Solo, Alyssa Brugman
I had the privilege to be a volunteer in a session with Alyssa Brugman for Year 3 to 6 kids as the recent Newcastle Writers Festival. She easily kept the group of over 60 creatively engaged, but her thoughtful responses to their questions had me intrigued. Naturally, I had buy one of her books. Or two.
Solo is Alyssa Brugman’s eighth novel, and when she graciously signed it for me at a dinner that evening she smiled and said, ‘Good choice’. I know asking authors about favourite books is supposed to be like asking about favourite children, but there was a light in her eyes that would have made her other books jealous.

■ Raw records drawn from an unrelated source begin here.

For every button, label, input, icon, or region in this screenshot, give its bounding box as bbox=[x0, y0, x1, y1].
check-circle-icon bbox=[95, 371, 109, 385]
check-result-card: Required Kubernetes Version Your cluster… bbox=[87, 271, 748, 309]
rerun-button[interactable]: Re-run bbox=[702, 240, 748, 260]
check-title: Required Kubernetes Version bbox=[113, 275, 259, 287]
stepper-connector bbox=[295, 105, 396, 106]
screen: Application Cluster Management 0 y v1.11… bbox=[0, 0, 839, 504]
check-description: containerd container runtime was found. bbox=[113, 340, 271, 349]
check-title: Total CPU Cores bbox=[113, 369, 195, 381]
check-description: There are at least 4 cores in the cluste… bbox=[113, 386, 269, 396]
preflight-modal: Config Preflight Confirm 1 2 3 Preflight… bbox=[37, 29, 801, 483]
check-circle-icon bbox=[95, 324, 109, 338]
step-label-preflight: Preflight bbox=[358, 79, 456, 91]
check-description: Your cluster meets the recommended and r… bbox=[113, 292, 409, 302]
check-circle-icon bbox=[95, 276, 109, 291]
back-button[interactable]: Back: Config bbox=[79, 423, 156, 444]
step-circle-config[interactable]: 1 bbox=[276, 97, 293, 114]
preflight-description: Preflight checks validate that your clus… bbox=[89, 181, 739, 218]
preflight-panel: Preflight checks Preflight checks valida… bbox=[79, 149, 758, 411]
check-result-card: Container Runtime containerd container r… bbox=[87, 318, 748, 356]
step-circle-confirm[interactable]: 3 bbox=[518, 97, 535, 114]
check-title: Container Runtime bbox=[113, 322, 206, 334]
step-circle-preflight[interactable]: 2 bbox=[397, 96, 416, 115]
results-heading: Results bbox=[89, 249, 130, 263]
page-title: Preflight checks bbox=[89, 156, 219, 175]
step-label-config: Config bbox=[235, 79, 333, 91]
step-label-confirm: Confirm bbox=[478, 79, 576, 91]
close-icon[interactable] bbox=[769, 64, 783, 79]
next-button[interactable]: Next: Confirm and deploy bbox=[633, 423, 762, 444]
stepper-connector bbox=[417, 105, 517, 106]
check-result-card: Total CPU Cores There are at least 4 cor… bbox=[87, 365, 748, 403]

The narrator of Solo is Mackenzie, a girl on a wilderness camp for troubled teens ‘with potential’. The story unfolds gradually, bouncing back and forth in time as events of the camp trigger memories of her life. Much of her story is shrouded in mystery, and it is only when she undertakes the lone overnight camp-out, the ‘Solo’ of the title, that her personal demons can no longer be avoided. Without other coping mechanisms, reality and hallucinations merge and she must face the choice: does she confront the truth of her past or run from it forever?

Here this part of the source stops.